On 8/28/2015 3:03 AM, Will Yardley wrote:
> On Fri, Aug 28, 2015 at 01:37:18PM +0900, Stephen J. Turnbull wrote:
>> Mark writes:
>>   > First, apologies if this has been discussed before.  I run a number
>>   > of mailman lists on a Centos 6 platform and mailman 2.1.12-25. This
>>   > version was updated in July as follows:
>>   > https://rhn.redhat.com/errata/RHSA-2015-1417.html and included
>>   > fixes for a number of DMARC issues.  Including "... With this
>>   > update, domains with a "reject" DMARC policy are recognized
>>   > correctly.."
>>
>> Stock Mailman 2.1.12 doesn't do any DMARC detection.  This is quite
>> bizarre that they would backport such a feature rather than update to
>> 2.1.18-1 or later.  Mailman 2.1 is hardly an unstable package.
>
> That's the way most "stable" Linux distributions do it.
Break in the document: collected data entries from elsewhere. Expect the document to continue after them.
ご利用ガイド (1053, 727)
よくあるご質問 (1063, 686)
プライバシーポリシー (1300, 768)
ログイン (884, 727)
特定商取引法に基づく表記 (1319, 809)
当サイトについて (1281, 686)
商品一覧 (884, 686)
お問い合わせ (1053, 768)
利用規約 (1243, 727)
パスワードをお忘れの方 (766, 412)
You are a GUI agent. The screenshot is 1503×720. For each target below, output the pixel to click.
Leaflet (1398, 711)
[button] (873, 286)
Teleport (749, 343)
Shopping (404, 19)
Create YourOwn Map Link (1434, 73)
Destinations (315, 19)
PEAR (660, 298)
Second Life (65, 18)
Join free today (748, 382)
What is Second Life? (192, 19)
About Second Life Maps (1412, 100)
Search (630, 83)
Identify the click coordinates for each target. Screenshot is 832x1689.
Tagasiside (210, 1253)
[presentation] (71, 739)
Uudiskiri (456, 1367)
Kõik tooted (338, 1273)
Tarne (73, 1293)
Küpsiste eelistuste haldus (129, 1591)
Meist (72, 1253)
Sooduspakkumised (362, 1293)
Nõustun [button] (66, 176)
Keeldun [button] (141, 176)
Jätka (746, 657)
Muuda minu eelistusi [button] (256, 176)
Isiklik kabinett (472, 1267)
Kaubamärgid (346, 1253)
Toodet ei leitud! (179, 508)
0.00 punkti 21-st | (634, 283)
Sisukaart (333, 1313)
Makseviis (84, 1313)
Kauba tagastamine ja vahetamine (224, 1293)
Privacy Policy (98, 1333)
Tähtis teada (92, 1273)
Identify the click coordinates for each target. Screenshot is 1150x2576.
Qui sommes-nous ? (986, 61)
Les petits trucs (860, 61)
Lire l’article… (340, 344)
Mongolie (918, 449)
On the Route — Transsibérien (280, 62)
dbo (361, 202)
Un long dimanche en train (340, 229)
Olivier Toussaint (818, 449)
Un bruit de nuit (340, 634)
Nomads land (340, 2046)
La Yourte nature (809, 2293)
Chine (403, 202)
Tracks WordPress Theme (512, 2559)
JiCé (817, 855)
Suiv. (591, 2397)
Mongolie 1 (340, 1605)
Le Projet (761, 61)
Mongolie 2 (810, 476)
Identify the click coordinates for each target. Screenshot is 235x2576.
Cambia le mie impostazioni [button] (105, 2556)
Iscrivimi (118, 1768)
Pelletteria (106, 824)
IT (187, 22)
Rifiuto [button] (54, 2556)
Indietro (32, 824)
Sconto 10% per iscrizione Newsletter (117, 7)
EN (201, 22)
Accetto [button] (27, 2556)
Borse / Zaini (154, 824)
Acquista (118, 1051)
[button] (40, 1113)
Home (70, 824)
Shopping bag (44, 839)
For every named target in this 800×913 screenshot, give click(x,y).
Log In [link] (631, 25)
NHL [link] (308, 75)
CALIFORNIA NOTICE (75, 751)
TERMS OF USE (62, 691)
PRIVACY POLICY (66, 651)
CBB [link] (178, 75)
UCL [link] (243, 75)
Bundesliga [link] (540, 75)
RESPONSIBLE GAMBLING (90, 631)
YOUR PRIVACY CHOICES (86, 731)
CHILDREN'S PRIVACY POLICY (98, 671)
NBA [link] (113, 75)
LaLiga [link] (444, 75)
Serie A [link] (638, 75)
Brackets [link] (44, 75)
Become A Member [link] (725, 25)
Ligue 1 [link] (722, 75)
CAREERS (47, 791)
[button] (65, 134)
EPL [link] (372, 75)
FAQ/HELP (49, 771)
I think it has a
> lot to do with keeping the complex web of interdependencies in check,
> but probably also has to do with keeping features predictable. Even with
> security issues, generally, they go to quite a bit of work to backport
> things, rather than change versions.
>
> Not sure about 6, but the specific way they backported the changes for
> the DMARC patch on EL5 had to do partially with dependencies... either
> the fact that the normal version didn't depend on dnspython and this one
> did, or the version of dnspython required wasn't available in EL5 (looks
> like they actually ended up vendoring dnspython inside the Mailman
> package).
>
> Folks who want more up to date versions tend to either jump major
> releases more often, use third party repos, rebuild RPMs from upstream,
> or just build from source. We use the vendor provided Mailman package,
> and for the most part, it works for us, though in cases like this, it is
> problematic.
>
> w

It appears to me that if someone were to back-port the DMARC changes
from 2.1.18 back to 2.1.12, then there is a possibility that there
will be problems with the back-port due to code changes between
.12 and .18.  When I looked at the Ubuntu changes, I saw many
changes that were not documented, and I had no idea what they did.
Part of the problem in Ubuntu (or any other packager) who wants
to create a package for a newer Mailman is that all of these
patches, whether created to fix bugs or add features, have to be
re-fitted into the code.  And that takes time.  I am not sure
which process is more prone to introduce errors - re-fitting
patches into a newer Mailman or trying to re-fit DMARC patches
into on older Mailman.

This is why I determined, when I was running a Mailman installation
on Ubuntu, that I would create my own package from the SourceForge
source instead of installing the Ubuntu Mailman package.  It took
me a while to figure out how to do it, but once I did it, I had
the instructions to re-do it for subsequent SF Mailman releases.

I wanted to know exactly what source I was running, so I could get
assistance from the authors via this list.